*DESCRIPTION OF THE TASK*
Will you write out, word for word, every line from the one with "Transceiver (416, 790)" to the final line of the data below, with the pictures left out?

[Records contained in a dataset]
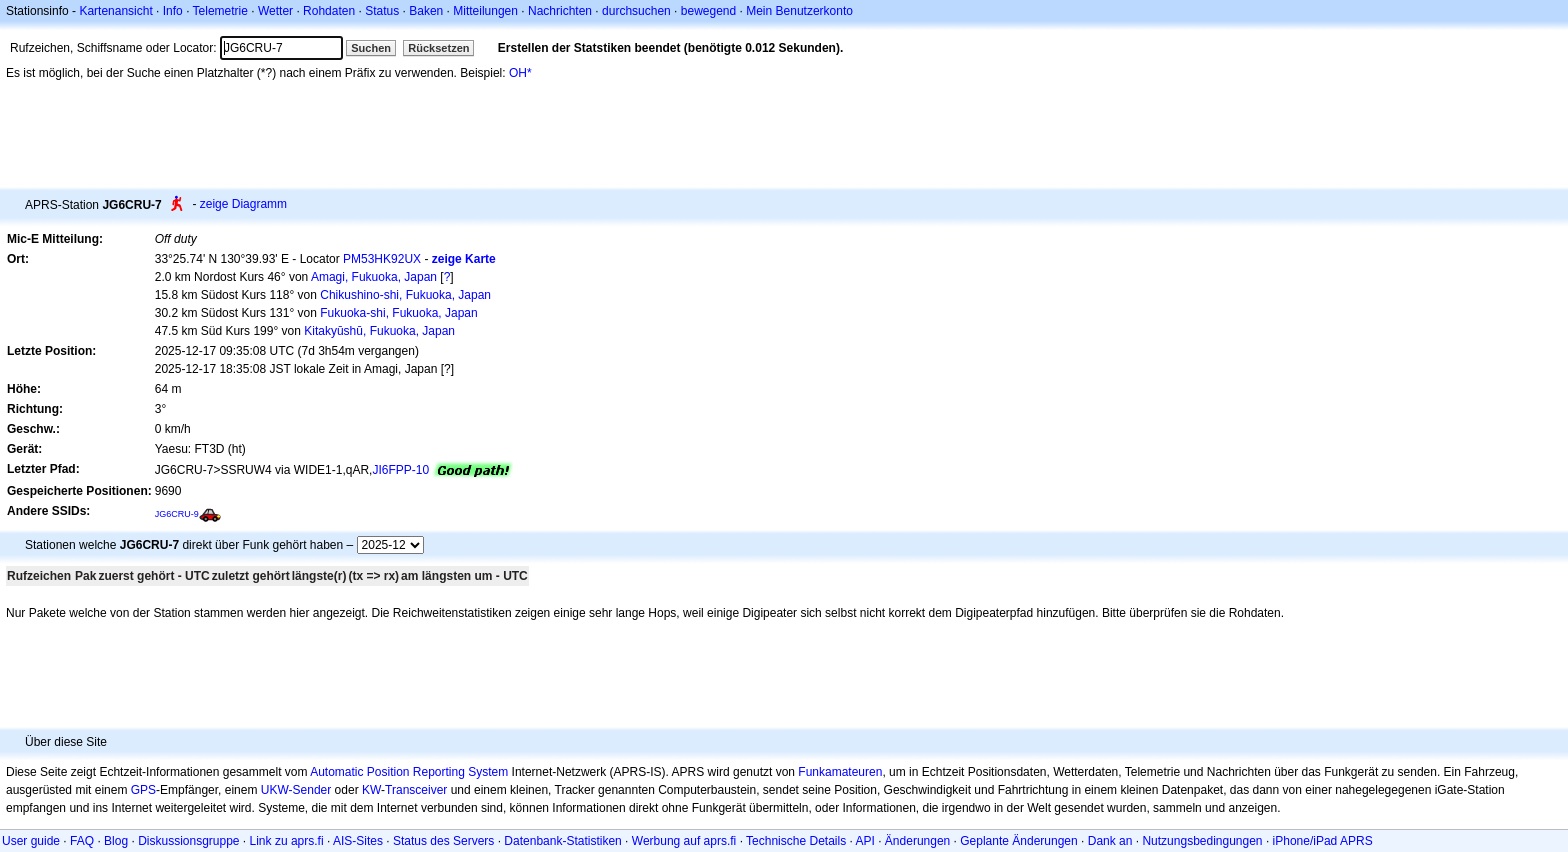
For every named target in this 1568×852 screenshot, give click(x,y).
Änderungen (917, 841)
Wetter (275, 11)
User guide (31, 841)
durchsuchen (636, 11)
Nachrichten (560, 11)
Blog (116, 841)
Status (382, 11)
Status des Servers (443, 841)
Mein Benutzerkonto (799, 11)
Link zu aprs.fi (287, 841)
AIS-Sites (358, 841)
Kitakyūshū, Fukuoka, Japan (379, 331)
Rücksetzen (438, 48)
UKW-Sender (296, 790)
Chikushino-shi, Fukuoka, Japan (405, 295)
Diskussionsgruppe (188, 841)
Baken (426, 11)
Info (173, 11)
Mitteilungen (485, 11)
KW (371, 790)
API (865, 841)
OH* (520, 73)
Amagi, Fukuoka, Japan (374, 277)
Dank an (1110, 841)
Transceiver (416, 790)
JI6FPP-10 (400, 470)
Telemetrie (220, 11)
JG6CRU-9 (177, 514)
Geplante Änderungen (1018, 841)
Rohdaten (329, 11)
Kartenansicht (115, 11)
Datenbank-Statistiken (562, 841)
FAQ (82, 841)
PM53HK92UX (382, 259)
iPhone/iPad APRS (1323, 841)
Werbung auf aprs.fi (684, 841)
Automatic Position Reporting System (409, 772)
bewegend (708, 11)
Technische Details (796, 841)
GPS (143, 790)
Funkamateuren (840, 772)
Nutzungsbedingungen (1202, 841)
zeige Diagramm (243, 204)
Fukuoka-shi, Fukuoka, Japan (398, 313)
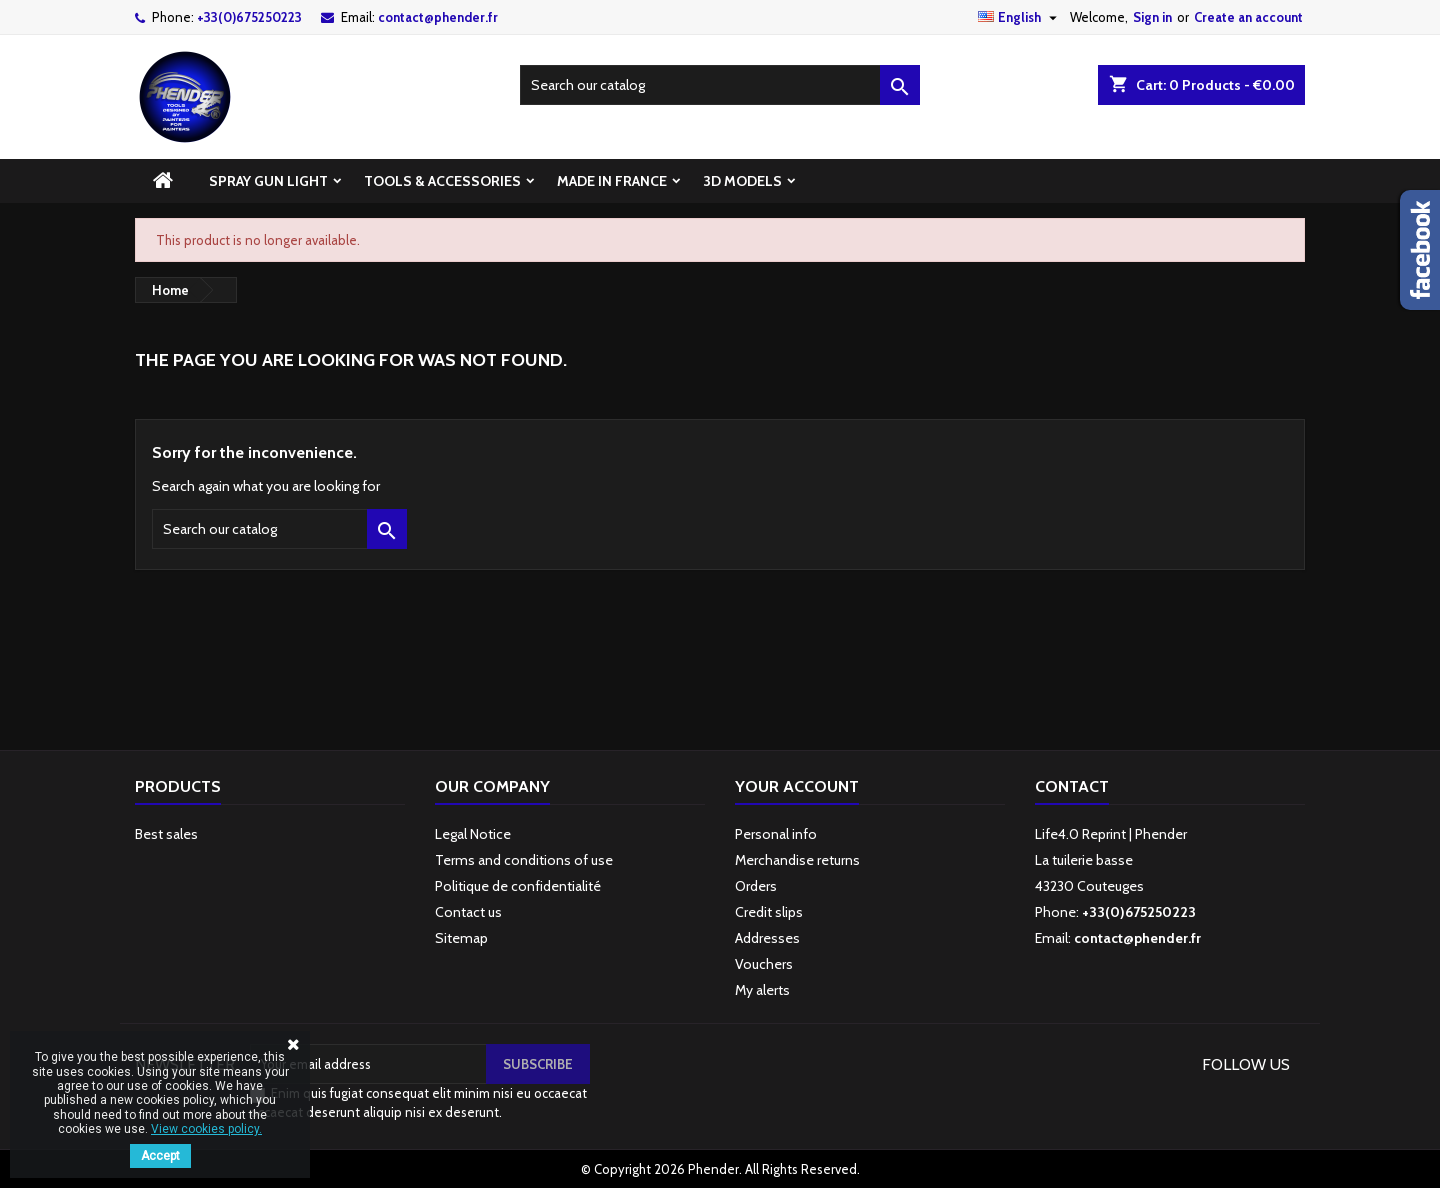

*WRITTEN RESPONSE*
Transceiver (416, 790)
JI6FPP-10 (400, 470)
Telemetrie (220, 11)
JG6CRU-9 (177, 514)
Geplante Änderungen (1018, 841)
Rohdaten (329, 11)
Kartenansicht (115, 11)
Datenbank-Statistiken (562, 841)
FAQ (82, 841)
PM53HK92UX (382, 259)
iPhone/iPad APRS (1323, 841)
Werbung auf aprs.fi (684, 841)
Automatic Position Reporting System (409, 772)
bewegend (708, 11)
Technische Details (796, 841)
GPS (143, 790)
Funkamateuren (840, 772)
Nutzungsbedingungen (1202, 841)
zeige Diagramm (243, 204)
Fukuoka-shi, Fukuoka, Japan (398, 313)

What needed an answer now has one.